Images are to be omitted, and the rest of the records reproduced exactly.

[Data for the task Boundary: Start]

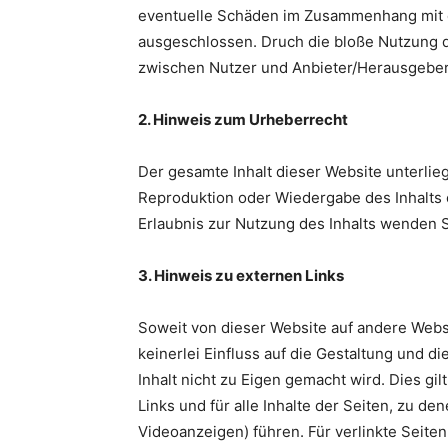
eventuelle Schäden im Zusammenhang mit 
ausgeschlossen. Druch die bloße Nutzung d
zwischen Nutzer und Anbieter/Herausgeber
2. Hinweis zum Urheberrecht
Der gesamte Inhalt dieser Website unterli
Reproduktion oder Wiedergabe des Inhalts o
Erlaubnis zur Nutzung des Inhalts wenden S
3. Hinweis zu externen Links
Soweit von dieser Website auf andere Websi
keinerlei Einfluss auf die Gestaltung und di
Inhalt nicht zu Eigen gemacht wird. Dies gil
Links und für alle Inhalte der Seiten, zu de
Videoanzeigen) führen. Für verlinkte Seiten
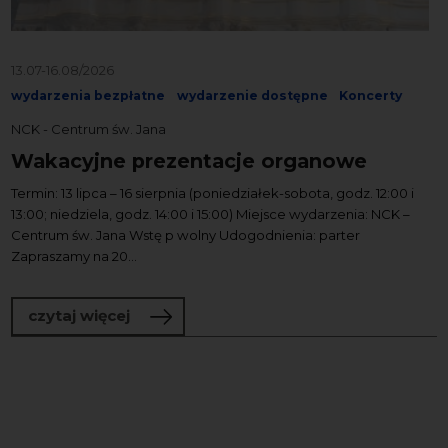
13.07-16.08/2026
wydarzenia bezpłatne
wydarzenie dostępne
Koncerty
NCK - Centrum św. Jana
Wakacyjne prezentacje organowe
Termin: 13 lipca – 16 sierpnia (poniedziałek-sobota, godz. 12:00 i
13:00; niedziela, godz. 14:00 i 15:00) Miejsce wydarzenia: NCK –
Centrum św. Jana Wstę p wolny Udogodnienia: parter
Zapraszamy na 20...
o Wakacyjne prezentacje organowe
czytaj więcej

[Data for the task Boundary: End]

== Answer below ==
eventuelle Schäden im Zusammenhang mit 
ausgeschlossen. Druch die bloße Nutzung d
zwischen Nutzer und Anbieter/Herausgeber
2. Hinweis zum Urheberrecht
Der gesamte Inhalt dieser Website unterli
Reproduktion oder Wiedergabe des Inhalts o
Erlaubnis zur Nutzung des Inhalts wenden S
3. Hinweis zu externen Links
Soweit von dieser Website auf andere Websi
keinerlei Einfluss auf die Gestaltung und di
Inhalt nicht zu Eigen gemacht wird. Dies gil
Links und für alle Inhalte der Seiten, zu de
Videoanzeigen) führen. Für verlinkte Seiten
13.07-16.08/2026
wydarzenia bezpłatne
wydarzenie dostępne
Koncerty
NCK - Centrum św. Jana
Wakacyjne prezentacje organowe
Termin: 13 lipca – 16 sierpnia (poniedziałek-sobota, godz. 12:00 i
13:00; niedziela, godz. 14:00 i 15:00) Miejsce wydarzenia: NCK –
Centrum św. Jana Wstę p wolny Udogodnienia: parter
Zapraszamy na 20...
o Wakacyjne prezentacje organowe
czytaj więcej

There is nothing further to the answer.